How do I operate it?
On earlier models 1970 to 1983 this is operated using the pull push switch located to the left of the driver. To engage the locking diff pull the lever up and to disengage push it down. On Range Rover models from 1983 to 1989 and all 90 and 110 and Discovery models the locking diff control is located on the smaller of the two gear levers located in the drivers’ cabin. To operate the centre locking diff merely push the small lever to the side and the dash warning lamp (if operational) should indicate that it is engaged. You do not have to stop the vehicle to engage the centre locking differential, but be sensible don’t try it at max rpm with everything spinning.
It will only control each axle but not each individual wheel.
All Range Rover models (1989 onwards) do not have the option to lock the centre differential. The reason is that Land Rover fitted a device known as a viscous coupling to these models and it works automatically when the vehicle sensors detect loss of grip on one axle. This device is fully automatic and needs no input from the driver whatsoever. It works by joining discs from one end of each prop shaft. The space in between is then filled with a viscous fluid, which then thickens up and locks the two axles together. Therefore you will only have high and low range options on your small gear stick when this device is fitted.

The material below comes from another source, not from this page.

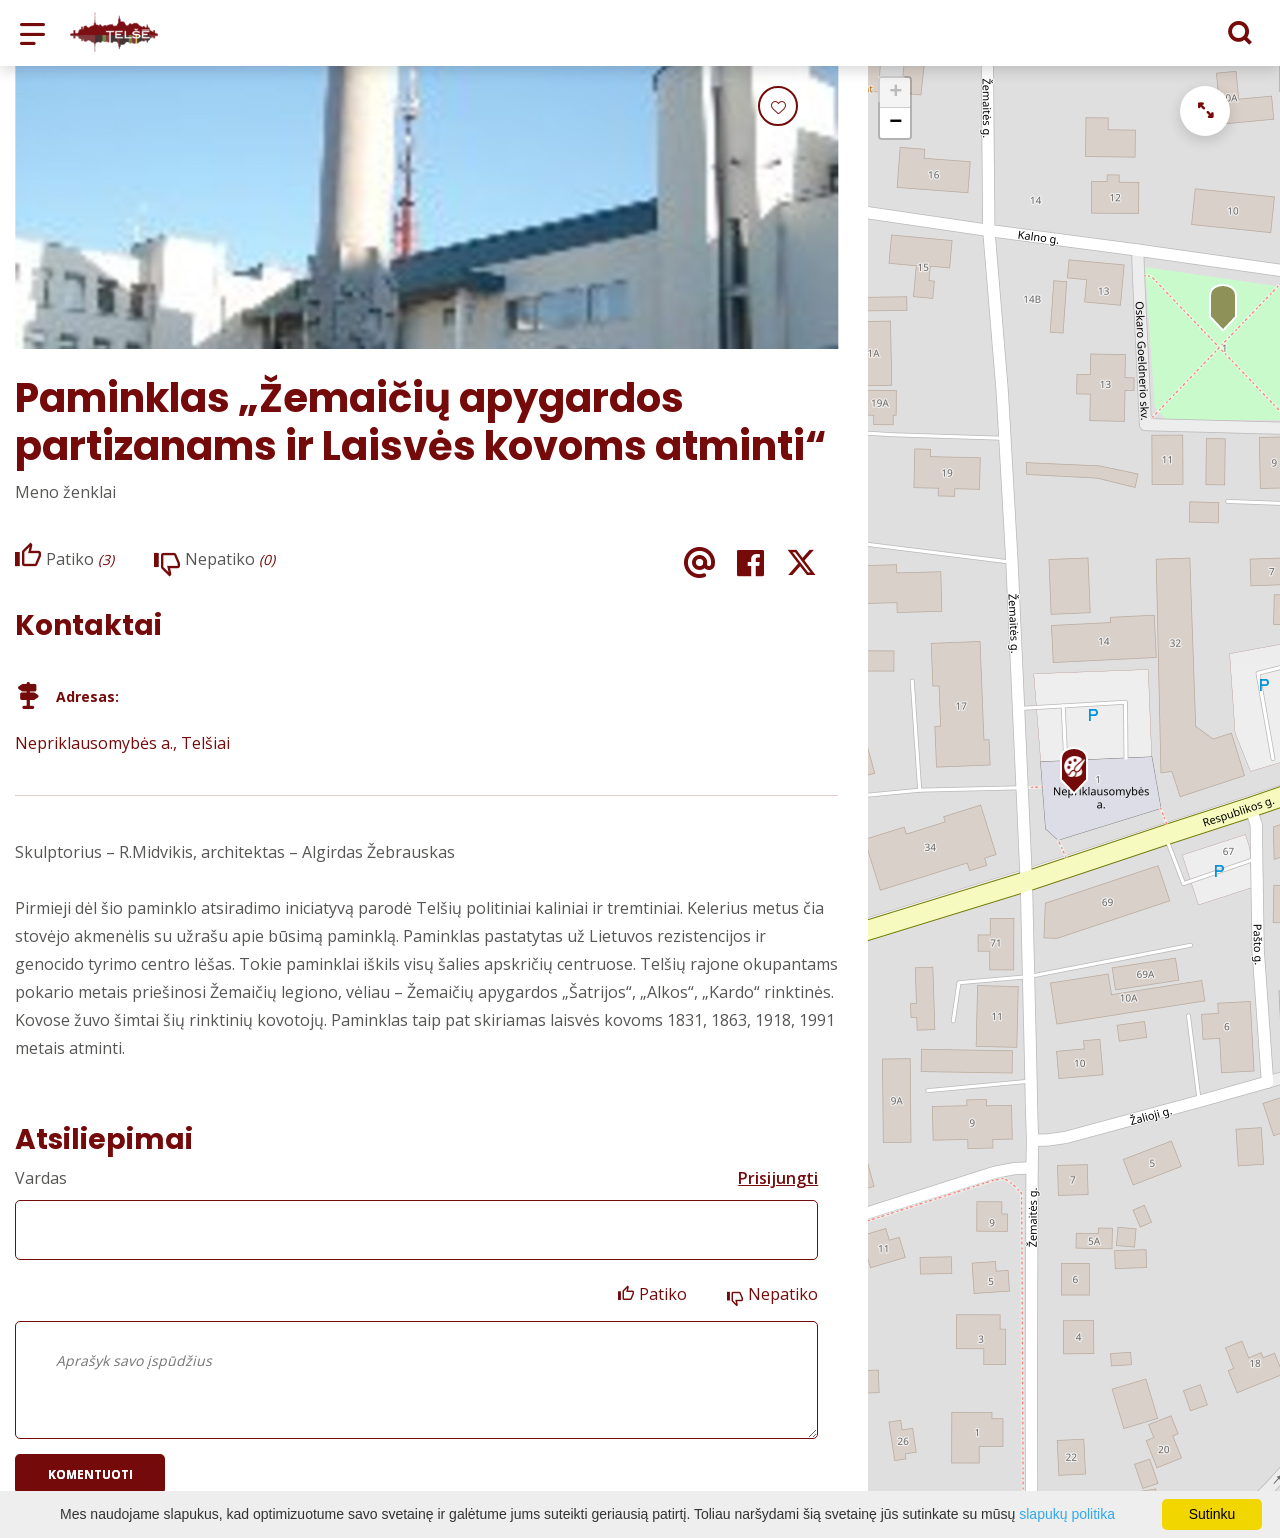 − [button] (895, 123)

ELECTRONIC TRACTION CONTROL
Why have I got it?
Traction control works differently. Modern Land Rover products (Freelanders, Range Rovers Discovery 3 and the later Defenders) do not have viscous couplings or centre locking differentials. Instead they rely on computer electronics to sense wheel slip and counteract this by applying the brakes to the wheel that is slipping.
How does it work?
This system uses the anti-lock braking system (where fitted to a vehicle) to slow the spinning wheel to the same speed as the one that is offering some grip. The computer does all the thinking for you by getting information from the wheel sensors as to which wheel(s) are slipping and automatically counteracts the slip. Thus ensuring momentum is maintained in most cases. There are of course, exceptions to every rule and ETC does have its limitations.
How do I operate it?
Different Land Rover models work in different ways. Generally when you have engaged the off road mode, the computer will automatically engage the ETC although some models do require driver input to do this. You will also have to use more engine revs than with non electronic systems
Electronics, mud and water don’t generally mix well. This system relies on input from wheel sensors that can and often do get dirty and fail to send a pulse to the computer whilst wet and dirty. You also need to drive the car with high engine revs to make this system work effectively as it relies on input from spinning wheels to work properly.